Em um evento no último final de semana, no qual o tema da mesa em questão era a escrita psicanalítica, uma das participantes trouxe à discussão uma inquietação extremamente interessante, que é a da possibilidade, mesmo que remota, do fim da escrita enquanto forma de comunicação. Em tempos em que o visual impera sobre o textual, em que o literal suplanta o literário, isso não parece tão impossível. A fala rendeu. Eu afirmei que, ingenuamente, não acreditava que a escrita pudesse ser extinta dessa maneira, mas o meu colega de mesa fez uma colocação interessante, frisando que talvez superestimemos a linguagem escrita em detrimento de outras. Quem pode dizer que a escrita de fato seguirá sendo a principal via de transmissão e comunicação nos anos vindouros? Não poderão existir meios mais eficazes, menos ordenados e mais subjetivos para que a comunicação ocorra?
A linguagem sempre foi e sempre será muito maior do que a escrita.
Na verdade, existem regiões e povos que nunca chegaram a usar a escrita como forma de comunicação. Comunidades que não utilizam a linguagem escrita como forma principal de comunicação e transmissão de conhecimento. São as ditas sociedades de tradição oral. A humanidade contabiliza muito mais tempo sem a escrita do que em sua companhia. A demanda por comunicação, por traduzir o mundo, deixar um legado para próximas gerações, pode encontrar uma diversidade de maneiras que vão além da linguagem escrita. Desenho, música, notas musicais, artes em geral. Os povos de tradição oral mostram que a escrita não é condição para a simbolização.
Quando a palavra circula entre corpos, ela produz laço, sustenta o pertencimento e mantém o enigma do desejo em movimento. Mas ela tem muito mais do que uma materialidade gráfica, estética ou acústica. O símbolo pode e deve ir muito além da palavra, ainda que eu particularmente aposte nela como uma das únicas possibilidades de salvação pessoal que eu conheço. Palavra falada, compartilhada, palavra comungada, emprestada.
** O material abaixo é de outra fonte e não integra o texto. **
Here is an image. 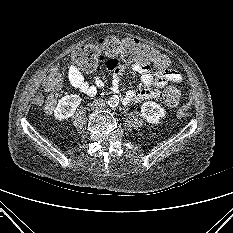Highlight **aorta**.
Listing matches in <instances>:
<instances>
[{"label":"aorta","mask_w":233,"mask_h":233,"mask_svg":"<svg viewBox=\"0 0 233 233\" xmlns=\"http://www.w3.org/2000/svg\"><path fill=\"white\" fill-rule=\"evenodd\" d=\"M118 103H119V97L117 95H112L108 100V104L111 107H116Z\"/></svg>","instance_id":"1"}]
</instances>
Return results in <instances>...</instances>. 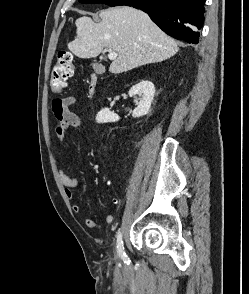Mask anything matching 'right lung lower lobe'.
<instances>
[{
    "instance_id": "1",
    "label": "right lung lower lobe",
    "mask_w": 249,
    "mask_h": 294,
    "mask_svg": "<svg viewBox=\"0 0 249 294\" xmlns=\"http://www.w3.org/2000/svg\"><path fill=\"white\" fill-rule=\"evenodd\" d=\"M206 0H122L119 5L142 9L165 33L188 43L199 42Z\"/></svg>"
}]
</instances>
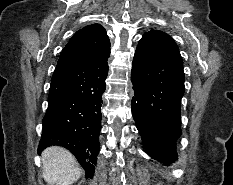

Na psicanálise, poderíamos pensar essa diferença entre o oral e o escrito como a distinção entre o lembrar e o repetir: o saber oral se repete, mas não se repete igual; ele se reinscreve, se atualiza, se transforma a cada ato de fala. A não textualidade pode convocar uma capacidade que vem se enfraquecendo com o passar do tempo, que é a retenção imagética. Somos bombardeados de imagens sobrepostas, rápidas, fugazes. Imaginar comunidades que baseiem sua linguagem e sua comunhão no visual, no tátil, na presencialidade tem algo de revolucionário no histórico.
Fiquei com a pulga atrás da orelha. E, quando escrevi essa expressão coloquial tão conhecida, fiquei novamente capturada pelo tema do poder da palavra. Como foi a primeira vez que alguém escolheu usar a imagem de uma pulga atrás da orelha de um cachorro (provavelmente) para descrever essa sensação incômoda e persistente? A universalidade, mesmo que regional, de certas expressões ou ditos populares uniformiza a comunicação, institui um sentimento de pertencimento. Ainda assim, apesar do meu susto daquela afirmação no evento e da minha defensiva ingenuidade, talvez a escrita possa de fato se extinguir, mas não sem antes outra coisa tomar o seu lugar. Porque o ser humano jamais prescindirá da necessidade de conectar-se, vincular-se, mesmo que em meio a tanta belicosidade.
A escrita, ao fixar, conserva; a oralidade, ao circular, transforma. Quem sabe as transformações vindouras? Livros poderão se tornar manifestações orais, táteis, visuais. Para mim, já o são.
Mas tanto a expressão oral quanto a escrita são modos de lidar com o tempo e com a perda. Contra essas forças, não há recurso que faça frente, além do afeto partilhado, seja por qual via for.